Monday, March 30, 2009
...in which (with apologies to Toby Hadoke) there's an escape. Specifically, at the very end of the episode. The eponymous escape (and the scenes leading up to it) is actually quite good, and it shows the TARDIS crew really working together for the first time. Everyone chimes in with a good idea on how to defeat the Dalek guard and escape from their holding cell.
As the episodes of the first season move along, I'm quickly realizing that the first TARDIS crew is really one of the best in the show's history. Everyone has a role to play, and each actor fills the bill admirably. We'll come to see it even more in the episodes to come, but Ian almost has a bigger share of the action than The Doctor himself. I can see why William Russell's agent was lobbying, at the time, for his client to be paid on par to what William Hartnell was getting.

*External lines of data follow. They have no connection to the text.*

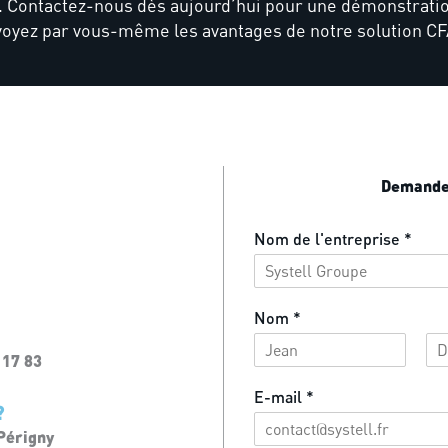
. Contactez-nous dès aujourd’hui pour une démonstratio
voyez par vous-même les avantages de notre solution C
Demander
Nom de l'entreprise
*
Nom
*
 17 83
P
N
r
o
E-mail
*
?
é
m
n
 Périgny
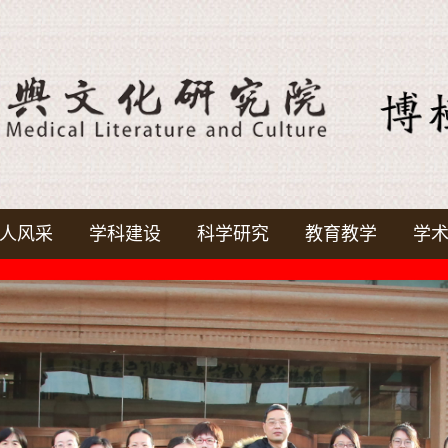
人风采
学科建设
科学研究
教育教学
学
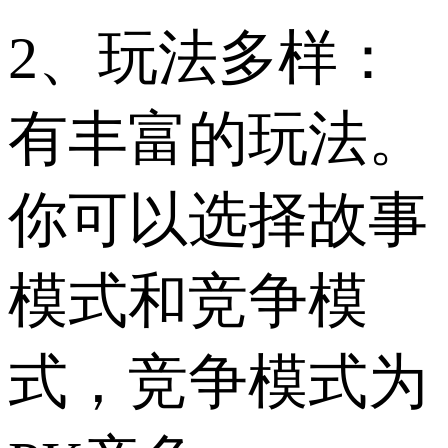
2、玩法多样：
有丰富的玩法。
你可以选择故事
模式和竞争模
式，竞争模式为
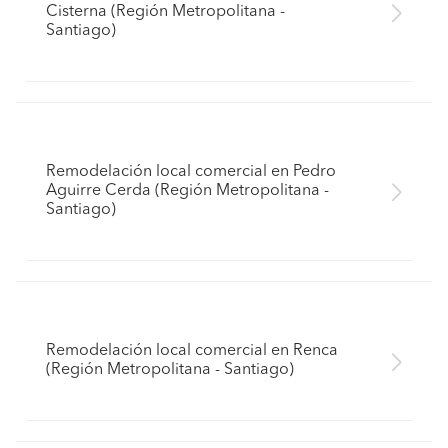
Cisterna (Región Metropolitana -
Santiago)
Remodelación local comercial en Pedro
Aguirre Cerda (Región Metropolitana -
Santiago)
Remodelación local comercial en Renca
(Región Metropolitana - Santiago)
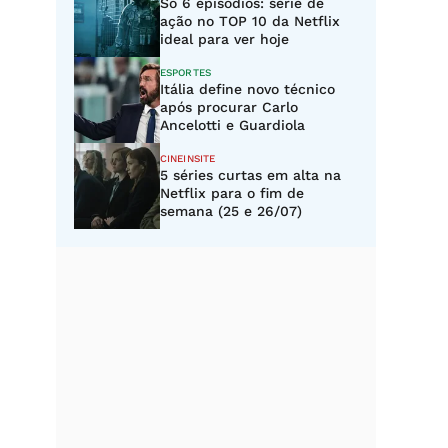
Só 6 episódios: série de
ação no TOP 10 da Netflix
ideal para ver hoje
ESPORTES
Itália define novo técnico
após procurar Carlo
Ancelotti e Guardiola
CINEINSITE
5 séries curtas em alta na
Netflix para o fim de
semana (25 e 26/07)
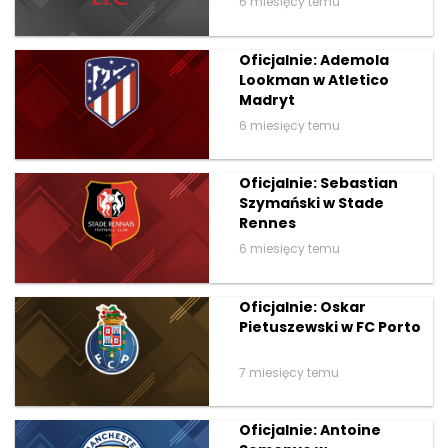
6 miesięcy temu
Oficjalnie: Ademola
Lookman w Atletico
Madryt
6 miesięcy temu
Oficjalnie: Sebastian
Szymański w Stade
Rennes
6 miesięcy temu
Oficjalnie: Oskar
Pietuszewski w FC Porto
7 miesięcy temu
Oficjalnie: Antoine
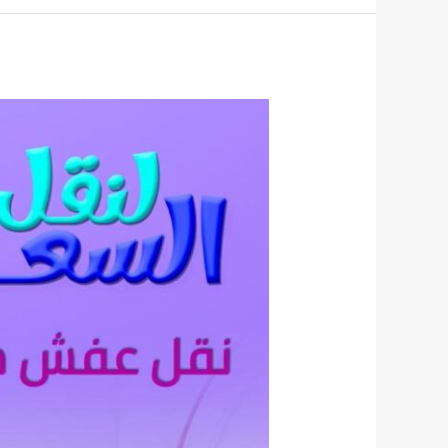
شركة
نقل
اثاث
بجدة
0564747354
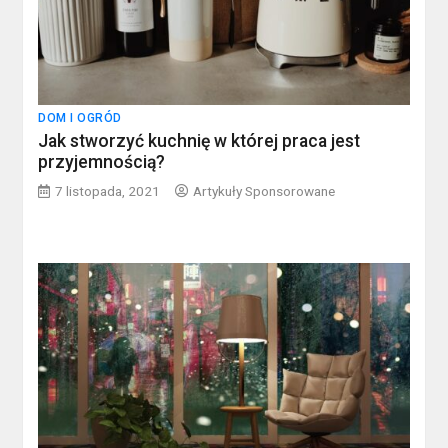
DOM I OGRÓD
Jak stworzyć kuchnię w której praca jest
przyjemnością?
7 listopada, 2021
Artykuły Sponsorowane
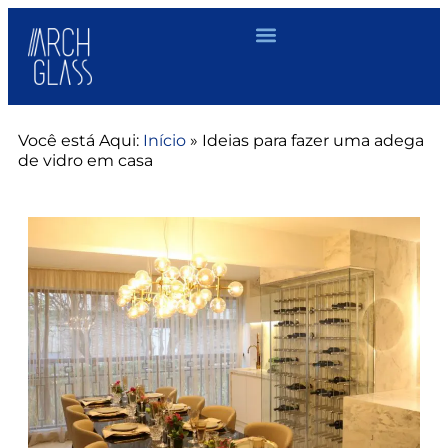
Você está Aqui:
Início
»
Ideias para fazer uma adega
de vidro em casa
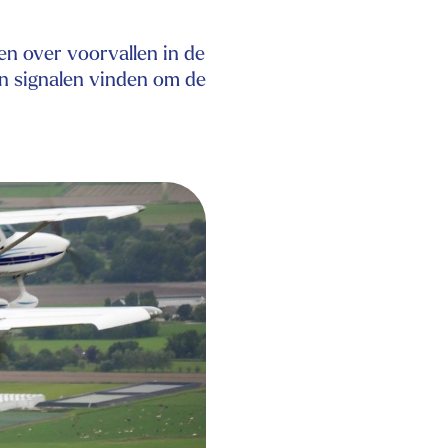
n over voorvallen in de
en signalen vinden om de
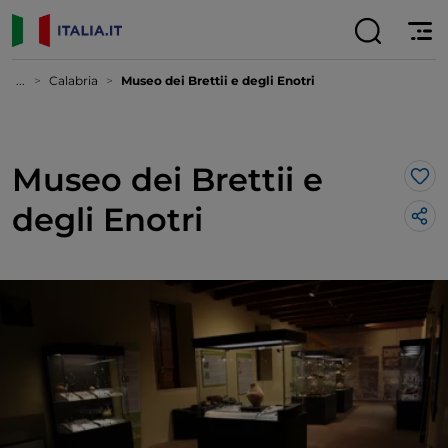
...
Calabria
Museo dei Brettii e degli Enotri
Museo dei Brettii e
Lik
degli Enotri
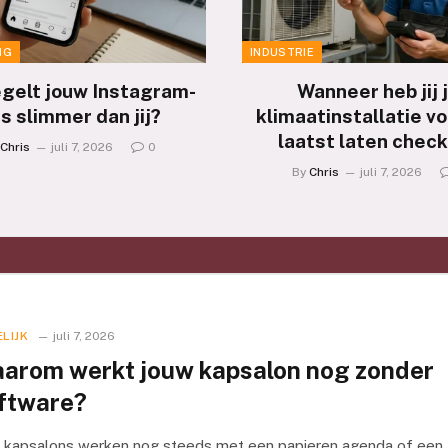
NG
INDUSTRIE
egelt jouw Instagram-
Wanneer heb jij 
s slimmer dan jij?
klimaatinstallatie vo
laatst laten chec
Chris
juli 7, 2026
0
By
Chris
juli 7, 2026
LIJK
juli 7, 2026
arom werkt jouw kapsalon nog zonder
ftware?
 kapsalons werken nog steeds met een papieren agenda of een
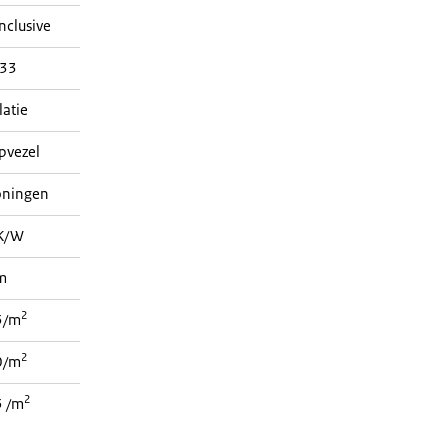
nclusive
33
latie
pvezel
oningen
K/W
m
2
5/m
2
0/m
2
5 /m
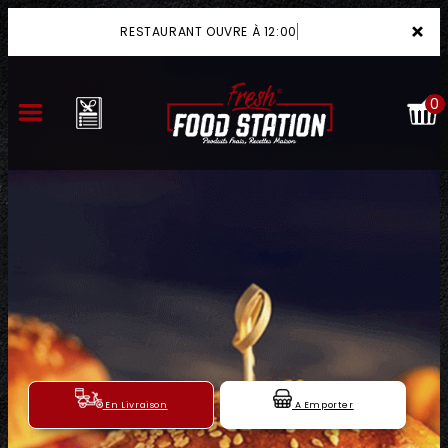
×
RESTAURANT OUVRE À 12:00
0
ACCUEIL
LA CARTE
VOTRE COMPTE
NOTRE RESTAURANT
VOS AVIS
En Livraison
A Emporter
MENTIONS LÉGALES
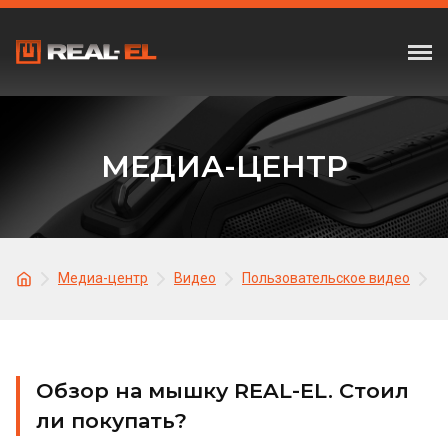
МЕДИА-ЦЕНТР
Медиа-центр
Видео
Пользовательское видео
О
Обзор на мышку REAL-EL. Стоил
ли покупать?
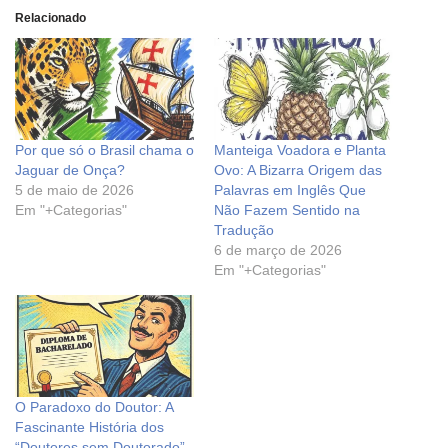
Relacionado
Por que só o Brasil chama o
Manteiga Voadora e Planta
Jaguar de Onça?
Ovo: A Bizarra Origem das
5 de maio de 2026
Palavras em Inglês Que
Em "+Categorias"
Não Fazem Sentido na
Tradução
6 de março de 2026
Em "+Categorias"
O Paradoxo do Doutor: A
Fascinante História dos
“Doutores sem Doutorado”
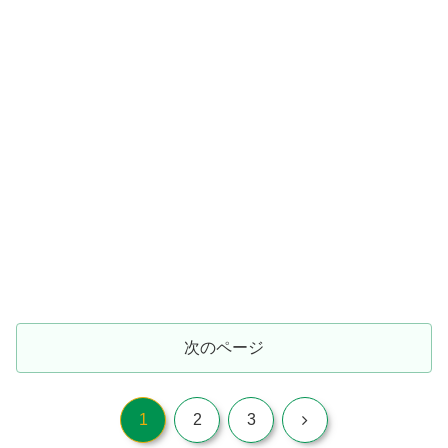
次のページ
次
1
2
3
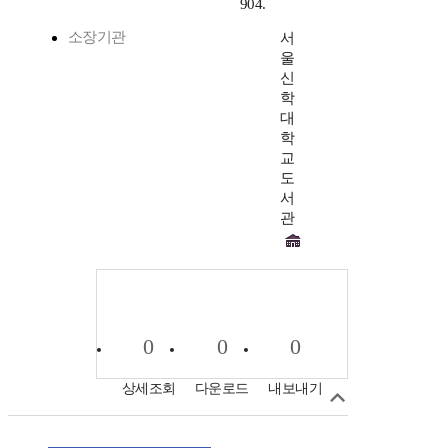
904.
소장기관
서
울
신
학
대
학
교
도
서
관
0
0
0
상세조회
다운로드
내보내기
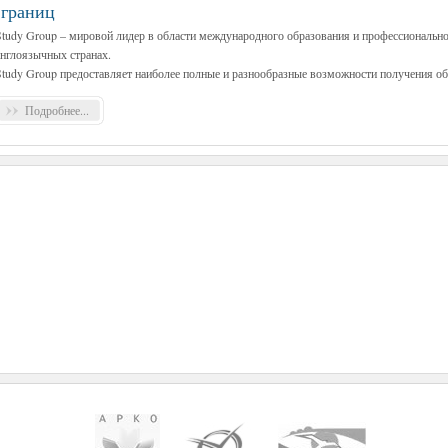
 границ
Study Group – мировой лидер в области международного образования и профессиональн
англоязычных странах.
Study Group предоставляет наиболее полные и разнообразные возможности получения обр
Подробнее...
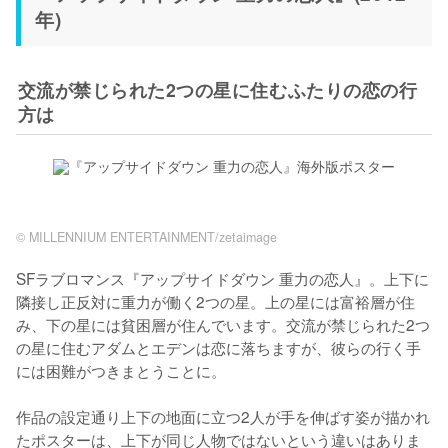
年)
交流が禁じられた2つの星に住むふたりの恋の行
方は
©︎ MILLENNIUM ENTERTAINMENT/zetaimage
SFラブロマンス『アップサイドダウン 重力の恋人』。上下に
隣接し正反対に重力が働く2つの星。上の星には富裕層が住
み、下の星には貧困層が住んでいます。交流が禁じられた2つ
の星に住むアダムとエデンは恋に落ちますが、彼らの行く手
には困難がつきまとうことに。

作品の設定通り上下の地面に立つ2人が手を伸ばす姿が描かれ
たポスターは、上下が同じ人物ではないという違いはありま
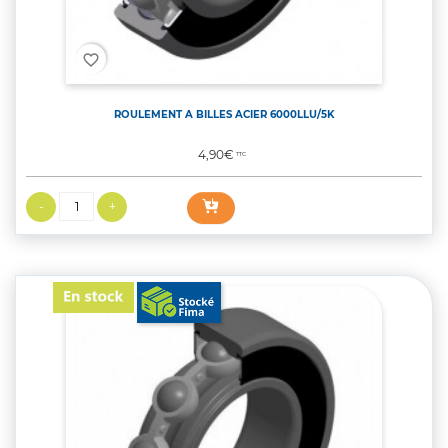
favorite_border
ROULEMENT A BILLES ACIER 6000LLU/5K
Prix
4,90€
TTC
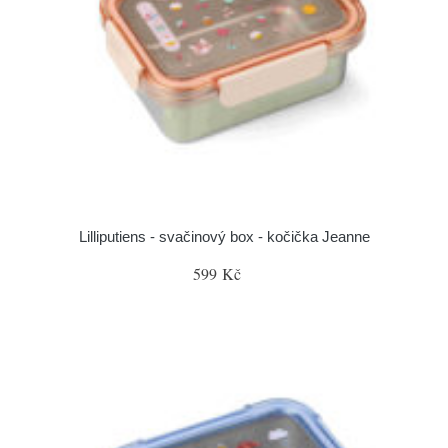
Lilliputiens - svačinový box - kočička Jeanne
599 Kč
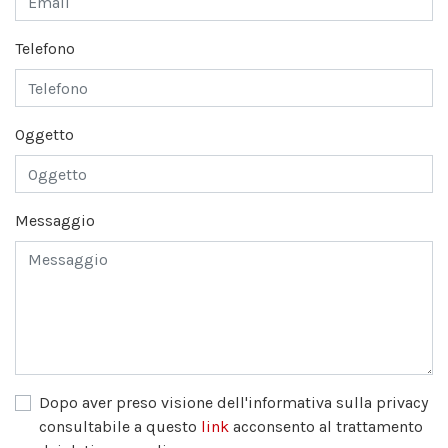
Telefono
Oggetto
Messaggio
Dopo aver preso visione dell'informativa sulla privacy
consultabile a questo
link
acconsento al trattamento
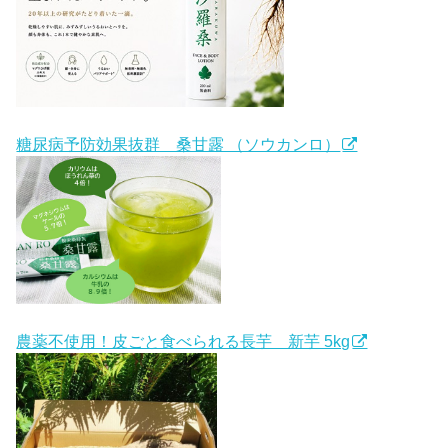
糖尿病予防効果抜群 桑甘露 （ソウカンロ）
農薬不使用！皮ごと食べられる長芋 新芋 5kg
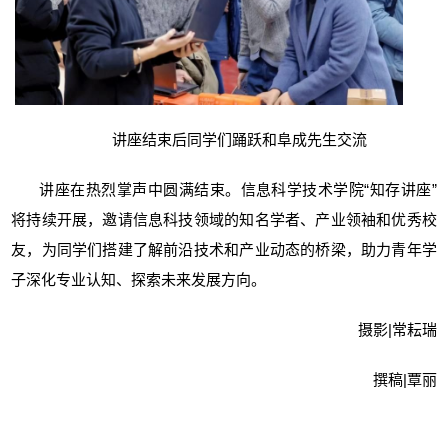
讲座结束后同学们踊跃和阜成先生交流
讲座在热烈掌声中圆满结束。信息科学技术学院“知存讲座”
将持续开展，邀请信息科技领域的知名学者、产业领袖和优秀校
友，为同学们搭建了解前沿技术和产业动态的桥梁，助力青年学
子深化专业认知、探索未来发展方向。
摄影|常耘瑞
撰稿|覃丽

Also, we meet the Thals properly for the first time in this episode. They're all blonde and they all wear silly tunics and pants with holes down the legs. There also seems to be only a smattering of female Thals (what is this? The Smurfs?), and the only that speaks, Dyoni, proves that she should probably stay silent instead. The exposition scenes where the Thals discuss their own history at great length with each other are a tad boring, but a necessary evil that every TV script has to endure in order to get such vital information across. Pity we couldn't have got the slide show version from the Daleks, or something.
The very last shot of the episode is of a spooky Dalek claw (actually a greased up rubber monkey arm) crawling out from under a Thal cloak. Neat shot, but what really sells the fact that the Daleks are a strange, mutated alien race is the reaction of Ian when he first opens the Dalek casing. The look on his face instantly shows more than any effects laden shot of a mutated Kaled (sorry - mutated Dal) could ever do. Why does William Russell's Ian not get more plaudits in "Best Companion" polls? I think he's brilliant.